First Look at the Architectural Installations of the 2022 Venice Art Biennale
First Look at the Architectural Installations of the 2022 Venice Art Biennale
The 59th International Art Exhibition – La Biennale di Venezia has officially opened its doors to the public on the 23rd of April, 2022. Titled “The Milk of Dreams”. the exhibition is welcoming more than 210 artists from 58 countries, to showcase over a thousand artworks and installations that promote art, science, research, and ecological transition from the environmental humanities.
This year’s exhibition is curated by Cecilia Alemani and organized by the Biennale di Venezia under the chairmanship of Roberto Cicutto. The theme is based on a book of the same title by Leonora Carrington which describes a magical world where life is constantly rethought through the prism of imagination. 80 National Participations will display their work across the Central Pavilion, the Giardini and the Arsenale, including 5 first timer participations: the Republic of Cameroon, the Sultanate of Oman, Namibia, Nepal, and Uganda.
Read on to discover the first look at architectural interventions and national pavilions taking place at the 2022 Venice Art Biennale.
Hanji House Pavilion / Stefano Boeri Architetti
Designed by Stefano Boeri Architetti, the Hanji House pavilion is a site-specific project made in dialogue with the Chun Kwang Young: Times Reimagined exhibition, which features 40 large-scale mulberry-paper reliefs, sculptures, and installations created by the Korean artist Chun Kwang Young, at the Palazzo Contarini Polignac, in Venice. Installed in the Palazzo’s gardens, the Hanji House is a wooden rendition of ‘paper-tree architecture’, inspired by the playful practice of “Hanji”, the name given to a traditional Korean paper-made technique deriving from mulberry which folds paper based on simple geometric modularity. The structure is made of a combination of four pyramids on the top of a parallelepiped, creating a rhombus in the middle. Inside the pavilion, a real-time interactive art installation by media artist Calvin J. Lee transforms triangular hanji packages into virtual form.

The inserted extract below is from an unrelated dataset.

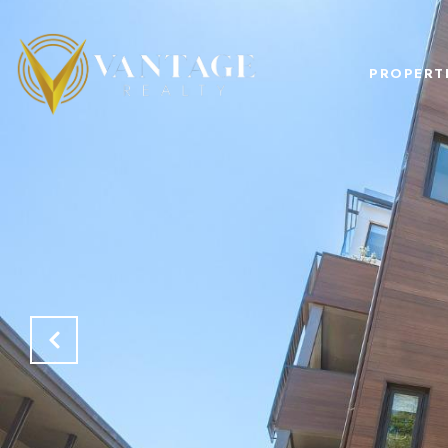
PROPERT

Turba Tol Hol-Hol Tol / Chilean Pavilion
The Turba Tol Hol-Hol Tol Pavilion is a collective project led by curator Camila Marambio that explores the conservation and visibility of peatlands, an overlooked type of wetland that is considered to be the most efficient natural ecosystem for accumulating carbon in the atmosphere. It tells the story of how these important ecosystems around the world occupy a fundamental place in indigenous cultures, especially in the context of climate change. Presented by the Ministry of Cultures, Arts and Heritage and the Ministry of Foreign Affairs of the Government of Chile, the installation is the work of a multidisciplinary team of sound artist Ariel Bustamante; art historian Carla Macchiavello, filmmaker Dominga Sotomayor, and architect Alfredo Thiermann, to name a few, along with the Wildlife Conservation Society-Chile, the Karukinka Park of Tierra del Fuego and the Selk’nam Hach Saye Cultural Foundation.

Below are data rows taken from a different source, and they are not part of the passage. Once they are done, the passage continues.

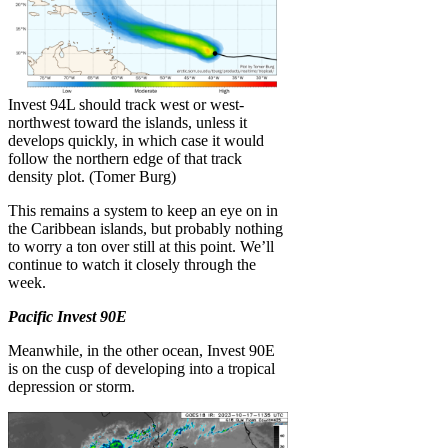
Invest 94L should track west or west-
northwest toward the islands, unless it
develops quickly, in which case it would
follow the northern edge of that track
density plot. (Tomer Burg)
This remains a system to keep an eye on in
the Caribbean islands, but probably nothing
to worry a ton over still at this point. We’ll
continue to watch it closely through the
week.
Pacific Invest 90E
Meanwhile, in the other ocean, Invest 90E
is on the cusp of developing into a tropical
depression or storm.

Dixit Algorizmi – The Garden of Knowledge / Uzbekistan Pavilion
Debuting at the 59th International Art Exhibition of La Biennale di Venezia, the Art and Culture Development Foundation (ACDF) of the Republic of Uzbekistan is presenting Dixit Algorizmi – The Garden of Knowledge. Curated by Space Caviar and Sheida Ghomashchi, the pavilion presents a reflection on the seminal work of Muhammad ibn Mūsā al-Khwārizmī, a scientist and polymath responsible for the introduction of Hindu-Arabic numerals to Europe. Al-Khwārizmī’s most significant research took place at the House of Wisdom in Baghdad, which was considered as a place of gathering and exchange, centered around formal gardens planned in the Islamic tradition. The pavilion will reference this Islamic tradition of the garden as a place of gathering and exchange, and question the myths and narratives of modern technologies, “using the lens of contemporary artistic practices to explore their forgotten roots and overlooked resonances with distant places, times, and cultures”.
The pavilion features polished aluminium floors, reflective surfaces, and symmetries that recall the geometrically-planned gardens – specifically the reflective pools of water at the heart of traditional Islamic gardens. The space also has a botanical arrangement of dried Sea Lavendar hanging like clouds, a flower both native to Uzbekistan and references the color purple, prominent in Uzbeki architecture. In parallel to the public program hosted in the pavilion, Velocity0, a sound installation by Uzbek musician Abror Zufarov and artist and composer Charli Tapp will serve as a hub for international composers, inviting them to experiment with Velocity0’s algorithm, through a dematerialized platform called The Program.